I’ve never watched Jersey Shore – a “reality” show that follows the “lives” of a group of young Italian-Americans devoted to partying – and I have no intention of starting now. There may be a split second amusement factor to be had from watching any given episode, but sixty minutes of a bunch of not very bright, clever, interesting, or attractive folks get in each others grills… well, no thanks. From what I gather, the Jersey Shore’s cast makes that princess of vapidity, Paris Hilton, look brainy and accomplished. No small task, that.
Jersey Shore world curiosity apparently revolves around GTL location – i.e., the gym, tanning parlor, and laundromat – and one of the cast members, a lunkhead nicknamed The Situation, is selling an iPhone app that includes a GTL Finder. It is currently on the Apple Top 10 money maker list.
Now I wouldn’t expect The Situation to put his name on an app locating, say, the nearest library, bookstore, or volunteer opportunity. And the GTL Finder, I suppose, has some type of appeal, however ephemeral, to show fans. It also has a smidgen of amusement factor – that is, if The Situation is poking a bit of fun (ho-ho!) at his own narcissistic absorption with GTL.
But the app goes one step further, and includes a game called Grenade Dodger.
A grenade, in Situation-speak, is an unattractive woman – someone The Situation would want to avoid – and the game features pictures of real women, snapped at clubs that The Situation frequents.
Grenade Dodger requires the player to avoid unattractive women, so to get the gritty realism desirable in an iPhone app, Sitch’s crew went to the clubs to snap photos of “3’s and 4’s”, using those photos to provide the game with the requisite elephants and uggos…all without the women knowing they were going to be grenade-ified. (Source: The Fab Life.)
The “point” of the game is for the player to manipulate The (virtual) Situation so that he won’t get hit by a grenade, i.e., a picture of one of the women.
Well, Grenade Dodger may be turning into Grenade Launcher, as one of the grenades is considering a lawsuit.
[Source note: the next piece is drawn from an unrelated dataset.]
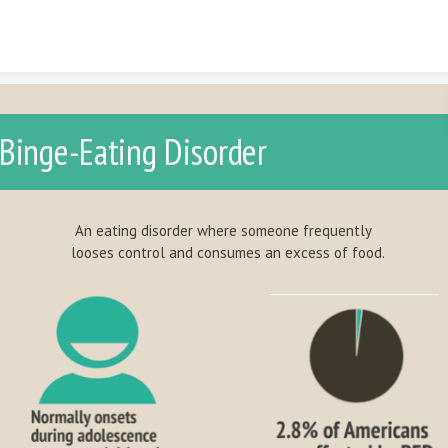
Skip to content
Binge-Eating Disorder
 eating disorder where someone frequently
oses control and consumes an excess of food.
I’m guessing that any one who hangs around the same clubs as The Situation does buys in, to some extent, to the Jersey Shore ethos – that the world revolves around GTL and clubbing. Still, these women aren’t public figures, and it is supremely distasteful to me (and, I’m guessing, supremely wounding to at least some of the “grenades”) that they have become the butt of a cretinous iPhone joke.
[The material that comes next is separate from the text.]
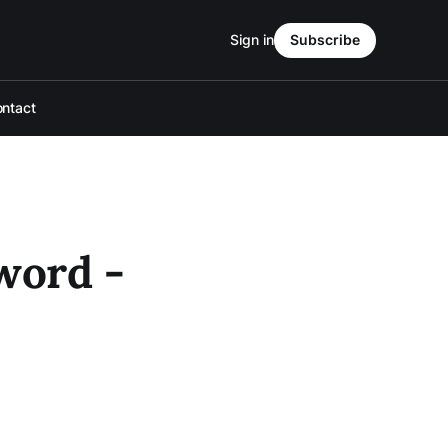
Sign in
Subscribe
ntact
word -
Where to begin on how dreadful, how crass this is? Cruel, misogynist, nasty, unfunny, mindless.
I’m quite sure that The Situation didn’t program this app himself, unless he’s got some hidden talents as a techie. But he lent his name to it – and he’s no kid. He’s in his late twenties, and he still thinks this moronic, drunken frat boy stuff is funny?
Grow up, why don’t you?
I read that The Situation has made $5M this past year.
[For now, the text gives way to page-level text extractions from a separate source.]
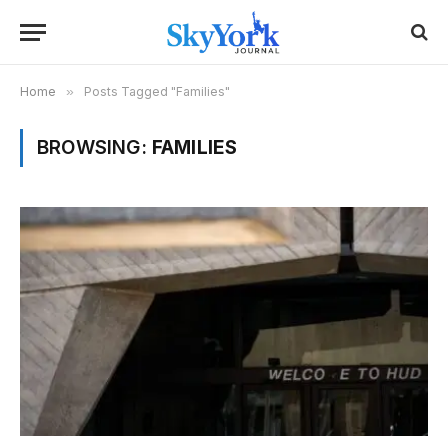
Home
»
Posts Tagged "Families"
BROWSING:
FAMILIES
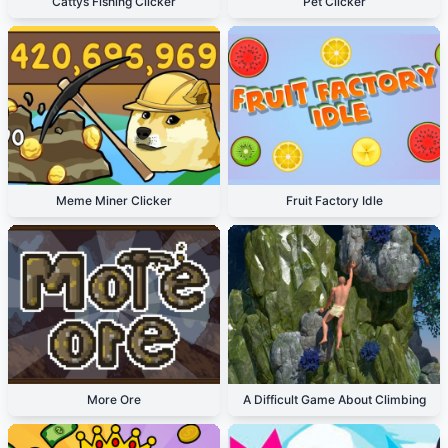
Cattys Fishing Clicker
Pet Clicker
Meme Miner Clicker
Fruit Factory Idle
More Ore
A Difficult Game About Climbing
The only positive I can take from this is that, as the middle class shrinks, the likes of The Situation provides play-the-lottery type hope to ill-educated, talent-less, purpose-less stupes. Bread and circus, served on a platter. What a country!
Of course, any publicity that attends the law suit will likely cause more jerks to buy The Situation’s app, further lining his pockets and – as if it could get much worse – further debasing the culture. Is it any wonder that we have more eating disorders and bullying incidents per square inch than any place else on the globe?
As for The Situation, all I can say is you’d best be saving your $5M.
Sure, you’ve gotten more than your 15 minutes of fame, but fast forward to couple of years. Is showing off your six-pack and demeaning women how you want to spend the rest of your life?
What do you want your career to be at forty? Washed-up nothing?
I hope the women all sue, and that the settlements take a big chunk out of The Situation’s walking around money.
Pink Slip to The Situation: A pox on your nasty little iPhone app.